TE 88P Three Station Pin on Disc Machine is designed for wear testing of materials under high contact pressures in pin on disc configuration, in accordance with ASTM G99.
The machine is bench-mounted and includes a 2.2 kW variable speed a.c. vector motor and three pin on disc test stations.
A heated non-rotating fluid enclosure is provided with each test station allowing tests to be performed in fluid environments with a temperature limit of 200°C. A lid is provided to minimise fluid splashing. A thermocouple is fitted to the lower part of the enclosure to monitor and control the temperature.
Each test station has a load/friction/wear assembly. A loading beam is pivoted at one end and a pneumatic bellows is used to apply a load at the other end. A force transducer mounted on the bellows allows the applied load to be measured. Load is adjusted by means of a manually set precision regulator.
The load beam pivot is trunnion mounted and restrained from movement, when in the horizontal position, by pads mounted on the load application bracket. A strain gauge force transducer mounts on the load beam and fits between these pads when the arm is horizontal thus allowing the friction signal to be sensed.
An LVDT is mounted in contact with the underside of the load beam. As the pin wears, the vertical movement of the load beam is detected by the transducer. Wear of up to 1.5 mm at the contact can be measured.

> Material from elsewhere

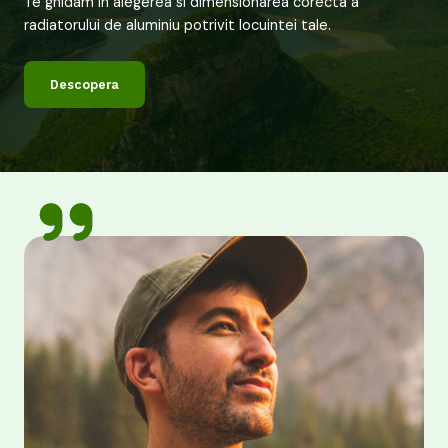
Te ghidam in alegerea si dimensionarea corecta a
radiatorului de aluminiu potrivit locuintei tale.
Descopera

Control and Data Acquisition
Control and data acquisition are implemented via host PC running COMPEND 2020 Windows compatible software, in conjunction with a Phoenix Tribology USB micro-controller interface.
Automatic control is implemented via user programmable test sequences. Manual control is implemented using on screen toggles. Data is stored to hard disc in either .csv or .tsv file formats.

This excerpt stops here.